To Investors: A unique opportunity to be part of a venture with a clear path to becoming a hundred-million-dollar company, driven by technological innovation, market demand, and a visionary approach to health and wellness.
Potential predictive benefits are immense: Despite promising past advances, the implementation of predictive analytics in healthcare faces several challenges, including data privacy concerns, the need for large and diverse data sets to train AI models effectively, and the integration of these technologies into existing healthcare infrastructures. IntualityAI offers a portable prediction technology that interprets any data stream to produce intuitive future data reflecting subtle trends that foreshadow important alerts to needed actions and decisions.
This group benefits significantly from real-time health tracking to manage chronic conditions and prevent emergencies. This segment is prioritized due to the significant and growing market size, with the elderly care market projected to reach USD 2,882.66 billion by 2030 at a CAGR of 6.80%. The increasing prevalence of chronic diseases among the elderly make this segment particularly urgent and expansive.
North America dominates the elderly monitors market because of the increased incidence and prevalence of patients with lifestyle diseases. Furthermore, well-established reimbursement policies and an increase in customer purchasing power will drive the growth of the elderly monitors market in the region during the forecast period.
Asia-Pacific is expected to grow at the highest growth rate in the forecast period of 2023 to 2030 because of the growing sub-segmentation around the world Furthermore, the presence of major key players is expected to drive the growth of the elderly monitors market in the region in the coming years.
What are other key AI software companies that take into account human bias in their predictive analytics programs? A few Medical industry players are listed below, but predictive analytics programs are not likely even as advanced as IntualityAI, since Prediction is still not considered reliable or mainstream, and their software is therefore not even oriented toward Prediction:
IntualityAI: Specializes in offering a portable prediction technology that interprets any data stream to produce intuitive future data. This technology reflects subtle trends that foreshadow important alerts to needed actions and decisions . It is dedicated to filling the human behavioral gap in machine knowledge so machines can help make better decisions, highlighting its focus on humanizing AI and dealing with the complexities of human psychology and decision-making.
Wysa: A cognitive-behavioral-therapy AI chatbot used by millions worldwide. It has received recognition from the UK's National Health Service and the FDA, indicating its reliable use of AI in considering psychological factors .
Ada Health: Uses AI to help patients understand their symptoms and receive appropriate care. Its foundation on psychological principles for symptom analysis and care recommendations makes it a notable player in the field.
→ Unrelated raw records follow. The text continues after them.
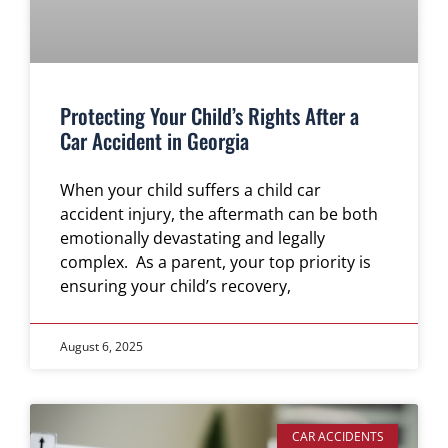
Protecting Your Child’s Rights After a
Car Accident in Georgia
When your child suffers a child car
accident injury, the aftermath can be both
emotionally devastating and legally
complex. As a parent, your top priority is
ensuring your child’s recovery,
August 6, 2025
CAR ACCIDENTS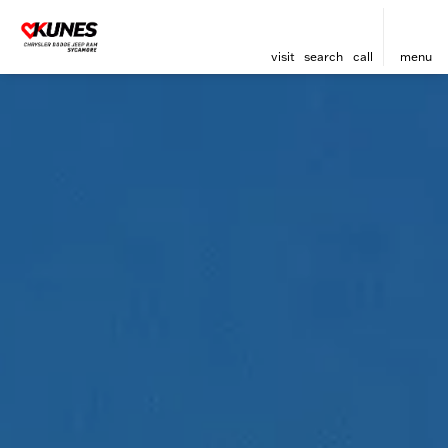
visit
search
call
menu
sort
filter
find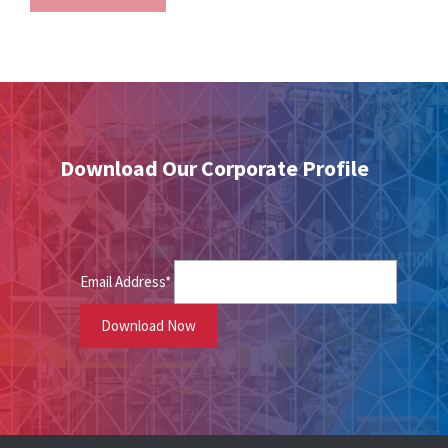
Download Our Corporate Profile
Email Address*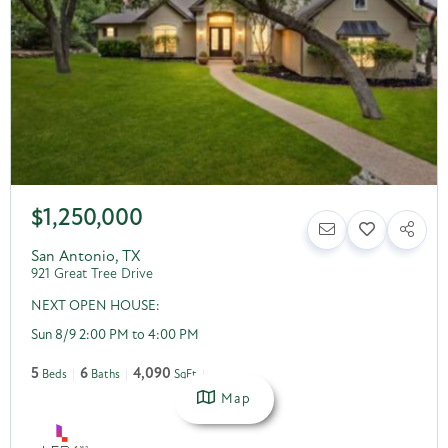
$1,250,000
San Antonio
,
TX
921 Great Tree Drive
NEXT OPEN HOUSE:
Sun 8/9 2:00 PM to 4:00 PM
5
6
4,090
Beds
Baths
SqFt
Map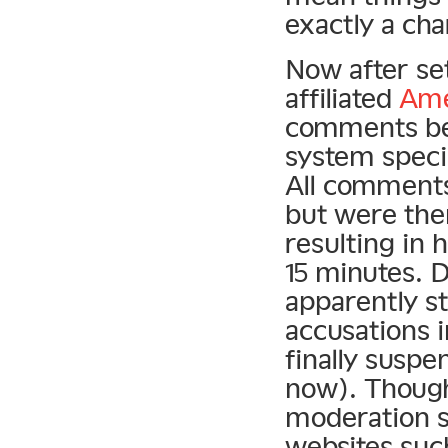
exactly a ch
Now after se
affiliated
Ame
comments bet
system specia
All comments
but were the
resulting in
15 minutes. 
apparently st
accusations 
finally suspe
now). Though
moderation sy
websites suc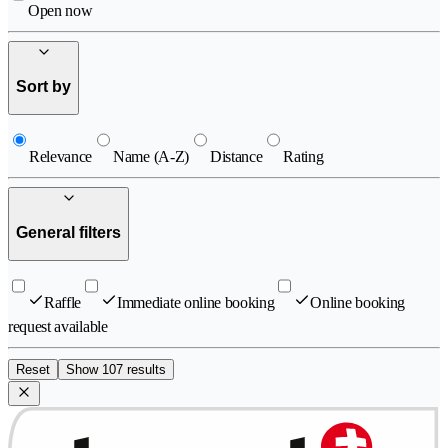
Open now
Sort by
Relevance
Name (A-Z)
Distance
Rating
General filters
Raffle
Immediate online booking
Online booking
request available
Reset
Show 107 results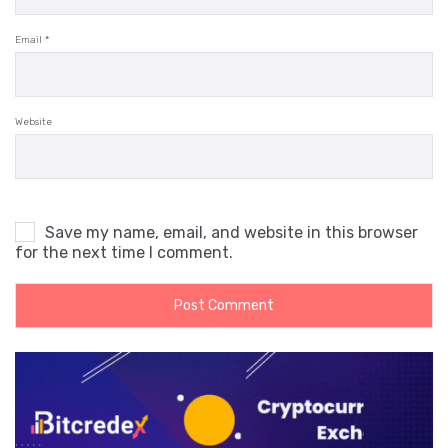
Email
*
Website
Save my name, email, and website in this browser
for the next time I comment.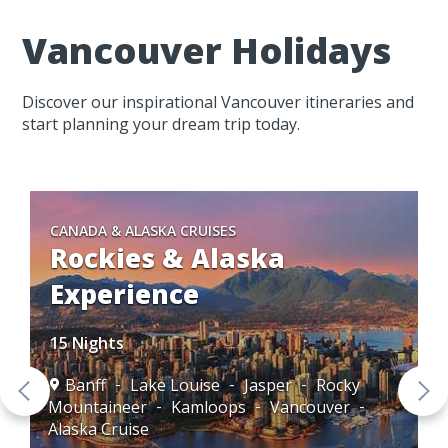
Vancouver Holidays
Discover our inspirational Vancouver itineraries and
start planning your dream trip today.
CANADA & ALASKA CRUISES
Rockies & Alaska
Experience
15 Nights
Banff
Lake Louise
Jasper
Rocky
Mountaineer
Kamloops
Vancouver
Alaska Cruise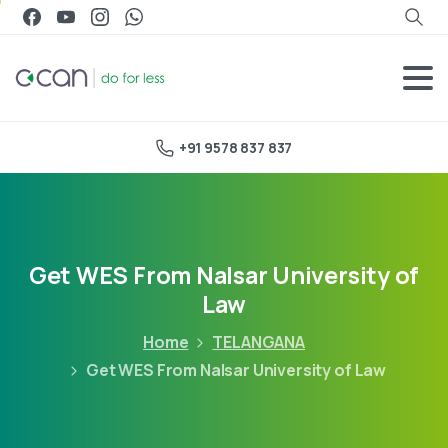
+91 9578 837 837
Get WES From Nalsar University of
Law
Home
TELANGANA
Get WES From Nalsar University of Law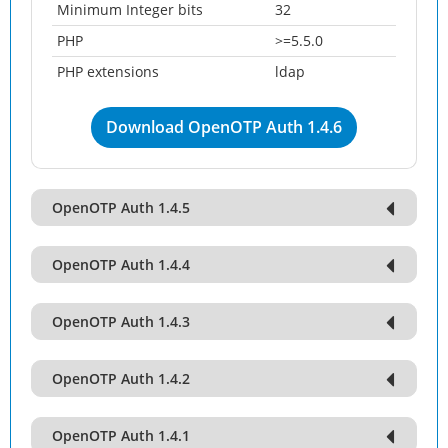
Minimum Integer bits
32
PHP
>=5.5.0
PHP extensions
ldap
Download OpenOTP Auth 1.4.6
OpenOTP Auth 1.4.5
OpenOTP Auth 1.4.4
OpenOTP Auth 1.4.3
OpenOTP Auth 1.4.2
OpenOTP Auth 1.4.1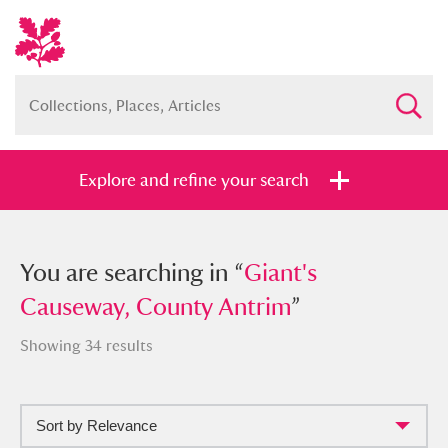
Explore and refine your search
You searched in “
You are searching in “
Giant's Causeway,
Giant's
County Antrim
Causeway, County Antrim
”
”
Showing 34 results
Sort by Relevance
Full collection
Just highlights
Show me: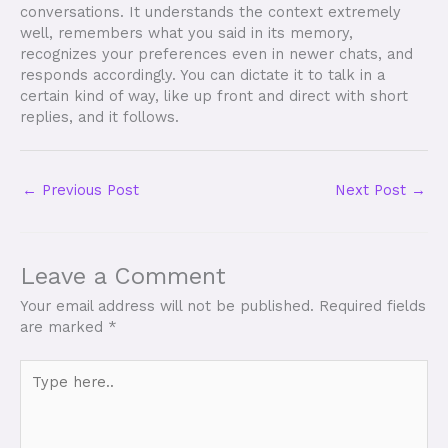
conversations. It understands the context extremely
well, remembers what you said in its memory,
recognizes your preferences even in newer chats, and
responds accordingly. You can dictate it to talk in a
certain kind of way, like up front and direct with short
replies, and it follows.
←
Previous Post
Next Post
→
Leave a Comment
Your email address will not be published.
Required fields
are marked
*
Type
here..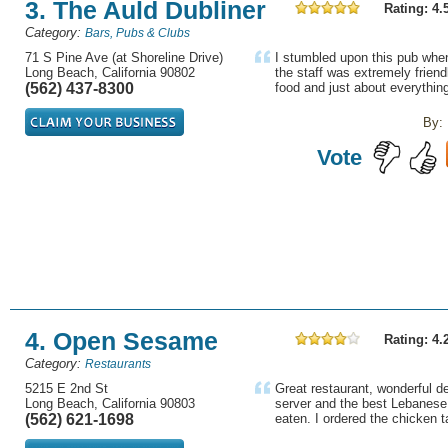
3. The Auld Dubliner
Rating: 4.
Category:
Bars, Pubs & Clubs
71 S Pine Ave (at Shoreline Drive)
I stumbled upon this pub when
Long Beach, California 90802
the staff was extremely friendl
(562) 437-8300
food and just about everything
By:
Vote
4. Open Sesame
Rating: 4.
Category:
Restaurants
5215 E 2nd St
Great restaurant, wonderful de
Long Beach, California 90803
server and the best Lebanese 
(562) 621-1698
eaten. I ordered the chicken 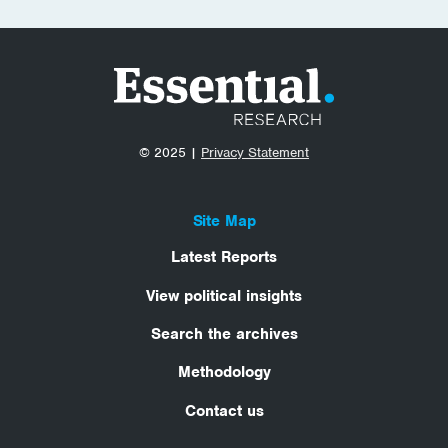
© 2025 |
Privacy Statement
Site Map
Latest Reports
View political insights
Search the archives
Methodology
Contact us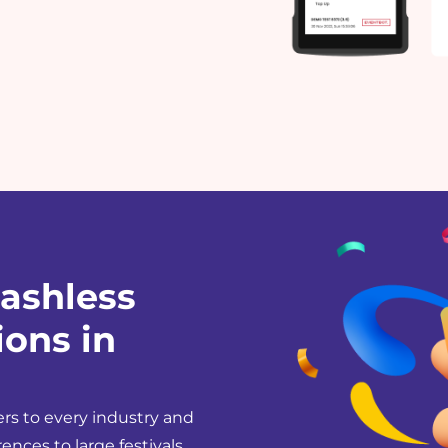
ashless
ons in
rs to every industry and
ences to large festivals.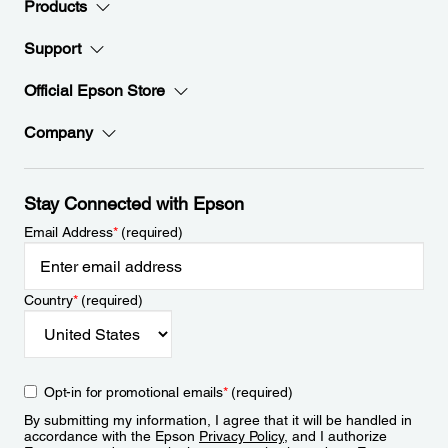
Products
Support
Official Epson Store
Company
Stay Connected with Epson
Email Address
*
(required)
Country
*
(required)
Opt-in for promotional emails
*
(required)
By submitting my information, I agree that it will be handled in
accordance with the Epson
Privacy Policy
, and I authorize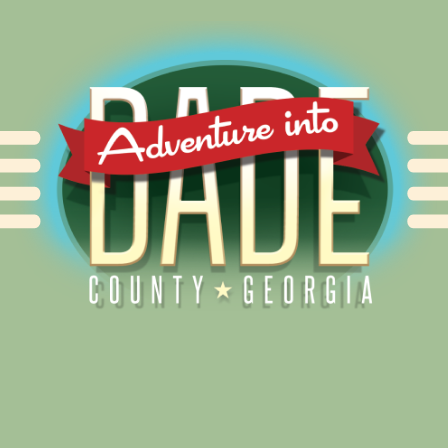
Alliance for Dade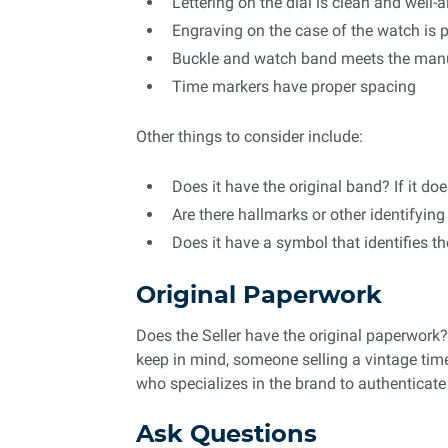
Lettering on the dial is clean and well-
Engraving on the case of the watch is 
Buckle and watch band meets the manuf
Time markers have proper spacing
Other things to consider include:
Does it have the original band? If it do
Are there hallmarks or other identifyi
Does it have a symbol that identifies th
Original Paperwork
Does the Seller have the original paperwork?
keep in mind, someone selling a vintage time
who specializes in the brand to authenticate 
Ask Questions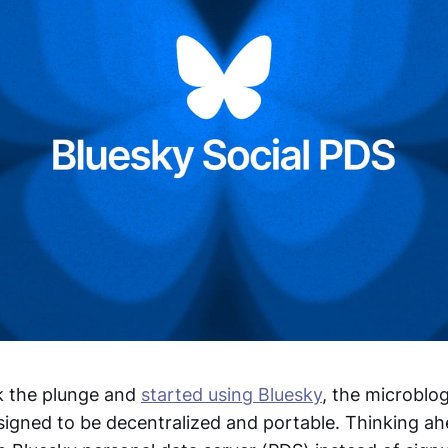
k the plunge and
started using Bluesky
, the microblo
esigned to be decentralized and portable. Thinking ah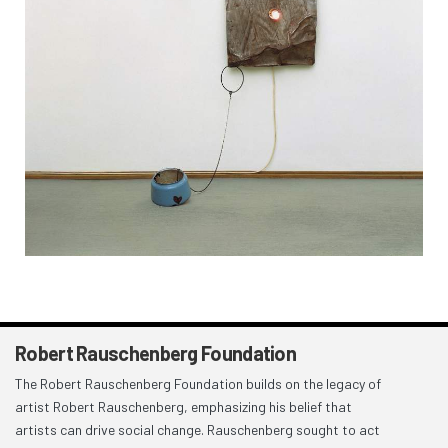
Robert Rauschenberg Foundation
The Robert Rauschenberg Foundation builds on the legacy of
artist Robert Rauschenberg, emphasizing his belief that
artists can drive social change. Rauschenberg sought to act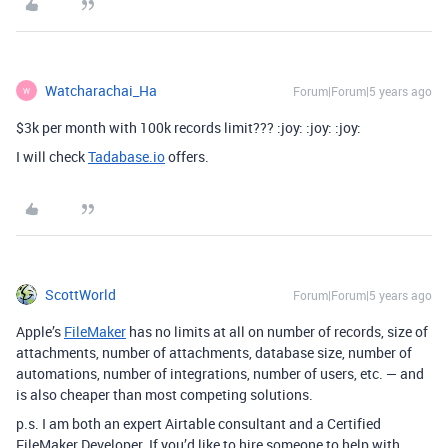
Watcharachai_Ha
Forum|Forum|5 years ago
W
$3k per month with 100k records limit??? :joy: :joy: :joy:
I will check
Tadabase.io
offers.
ScottWorld
Forum|Forum|5 years ago
Apple’s
FileMaker
has no limits at all on number of records, size of
attachments, number of attachments, database size, number of
automations, number of integrations, number of users, etc. — and
is also cheaper than most competing solutions.
p.s. I am both an expert Airtable consultant and a Certified
FileMaker Developer. If you’d like to hire someone to help with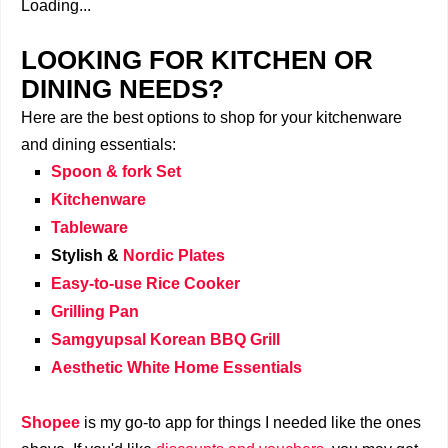
Loading...
LOOKING FOR KITCHEN OR
DINING NEEDS?
Here are the best options to shop for your kitchenware
and dining essentials:
Spoon & fork Set
Kitchenware
Tableware
Stylish &
Nordic Plates
Easy-to-use Rice Cooker
Grilling Pan
Samgyupsal Korean BBQ Grill
Aesthetic White Home Essentials
Shopee
is my go-to app for things I needed like the ones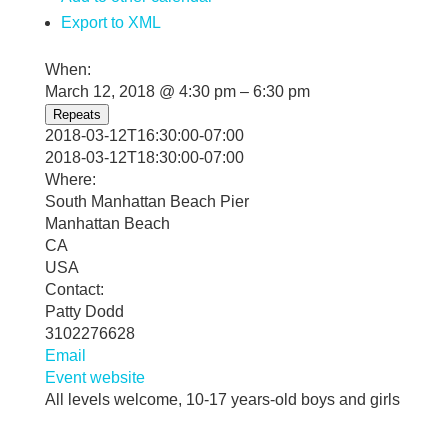
Export to XML
When:
March 12, 2018 @ 4:30 pm – 6:30 pm
Repeats
2018-03-12T16:30:00-07:00
2018-03-12T18:30:00-07:00
Where:
South Manhattan Beach Pier
Manhattan Beach
CA
USA
Contact:
Patty Dodd
3102276628
Email
Event website
All levels welcome, 10-17 years-old boys and girls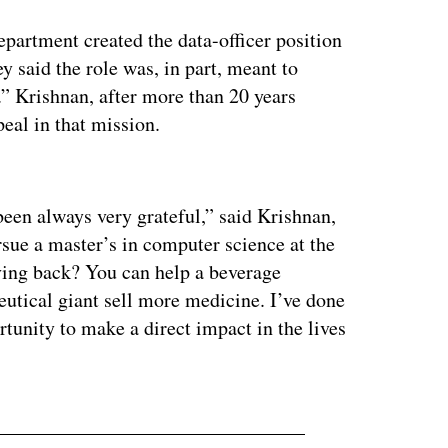
artment created the data-officer position
y said the role was, in part, meant to
” Krishnan, after more than 20 years
eal in that mission.
ertisement
een always very grateful,” said Krishnan,
sue a master’s in computer science at the
ving back? You can help a beverage
utical giant sell more medicine. I’ve done
ortunity to make a direct impact in the lives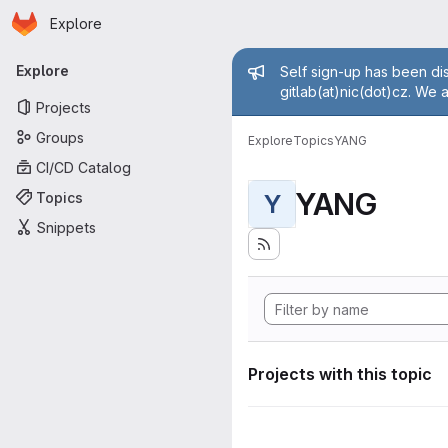
Homepage
Skip to main content
Explore
Primary navigation
Admin mess
Explore
Self sign-up has been dis
gitlab(at)nic(dot)cz. We 
Projects
Groups
Explore
Topics
YANG
CI/CD Catalog
YANG
Topics
Y
Snippets
Projects with this topic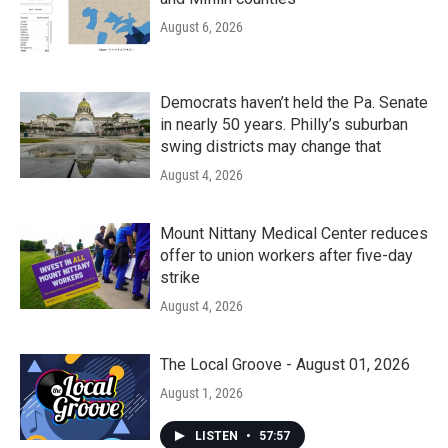
August 6, 2026
Democrats haven’t held the Pa. Senate
in nearly 50 years. Philly’s suburban
swing districts may change that
August 4, 2026
Mount Nittany Medical Center reduces
offer to union workers after five-day
strike
August 4, 2026
The Local Groove - August 01, 2026
August 1, 2026
LISTEN
•
57:57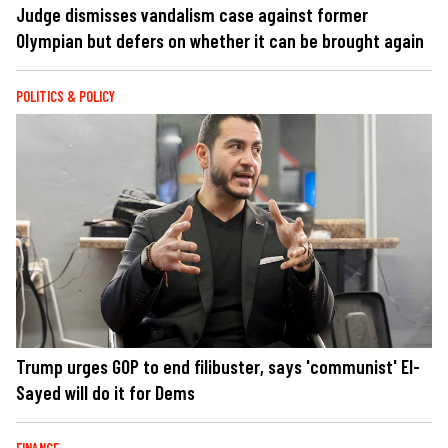
Judge dismisses vandalism case against former
Olympian but defers on whether it can be brought again
POLITICS & POLICY
Trump urges GOP to end filibuster, says 'communist' El-
Sayed will do it for Dems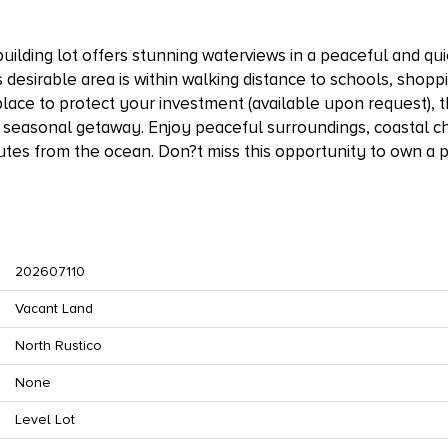
building lot offers stunning waterviews in a peaceful and qui
 desirable area is within walking distance to schools, shopp
lace to protect your investment (available upon request), th
 seasonal getaway. Enjoy peaceful surroundings, coastal c
utes from the ocean. Don?t miss this opportunity to own a 
202607110
Vacant Land
North Rustico
None
Level Lot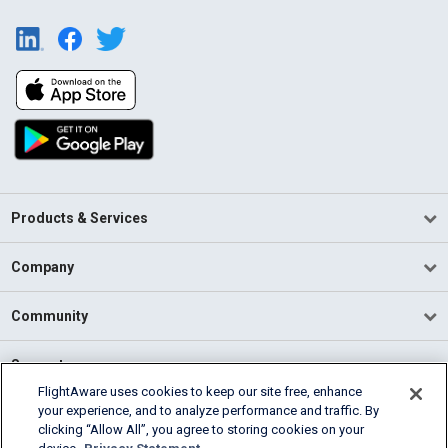
Products & Services
Company
Community
Support
FlightAware uses cookies to keep our site free, enhance
your experience, and to analyze performance and traffic. By
English (USA)
clicking “Allow All”, you agree to storing cookies on your
2026 FlightAware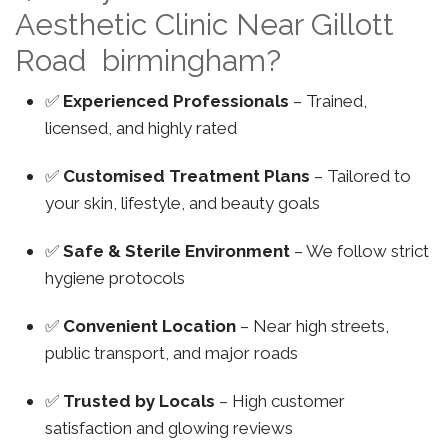
Aesthetic Clinic Near Gillott
Road birmingham?
✅
Experienced Professionals
– Trained,
licensed, and highly rated
✅
Customised Treatment Plans
– Tailored to
your skin, lifestyle, and beauty goals
✅
Safe & Sterile Environment
– We follow strict
hygiene protocols
✅
Convenient Location
– Near high streets,
public transport, and major roads
✅
Trusted by Locals
– High customer
satisfaction and glowing reviews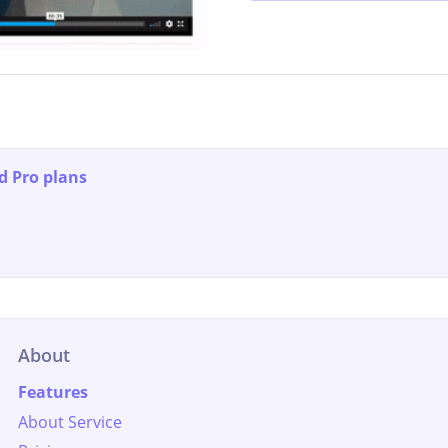
d Pro plans
About
Features
About Service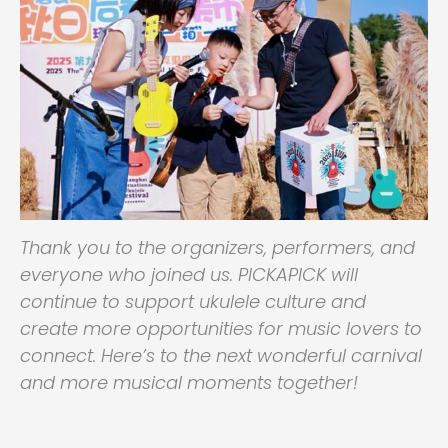
Thank you to the organizers, performers, and
everyone who joined us. PICKAPICK will
continue to support ukulele culture and
create more opportunities for music lovers to
connect. Here’s to the next wonderful carnival
and more musical moments together!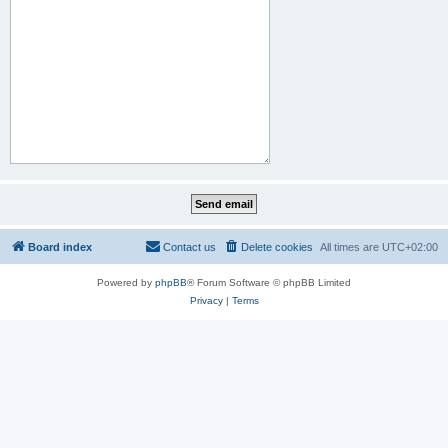
Board index
Contact us
Delete cookies
All times are
UTC+02:00
Powered by
phpBB
® Forum Software © phpBB Limited
Privacy
|
Terms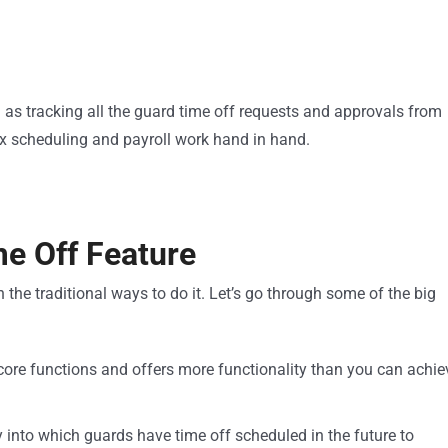
as tracking all the guard time off requests and approvals from
x scheduling and payroll work hand in hand.
me Off Feature
 the traditional ways to do it. Let’s go through some of the big
core functions and offers more functionality than you can achie
ity into which guards have time off scheduled in the future to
Elemental Cognition: Founded by David Ferrucci, the inventor of IBM's Watson, this company is developing machine learning that aims to increase trust from human users, indicating a focus on the psychological aspects of human-AI interaction .
SAS Healthcare Analytics, SAP Analytics Cloud, and MedeAnalytics: These software solutions process and analyze data collected by health monitors to provide actionable insights, implying a consideration of human factors in data interpretation.
While not explicitly stated as a priority, these companies, through their focus on health, decision-making, and therapeutic applications, inherently consider human biases and psychological factors in their predictive analytics programs. IntualityAI, in particular, places a strong emphasis on integrating psychological insights to bridge the gap between human cognition and machine intelligence, making it a prominent example of a software company that addresses human bias in its predictive analytics.
ElderCare is specifically focused on tracking patterns in continuous change. Any prediction methodology requires timely data points, and generates future timely data points while more loosely tracking correlations to data that influences the accuracy of those data streams. Past data patterns are used to predict future data patterns, all as relevant as practically possible, including real-time recognitions that specific patters are CHANGING.
Conclusion: Huge markets await. Predictive Analytics is Critical, as is Continuous Monitoring.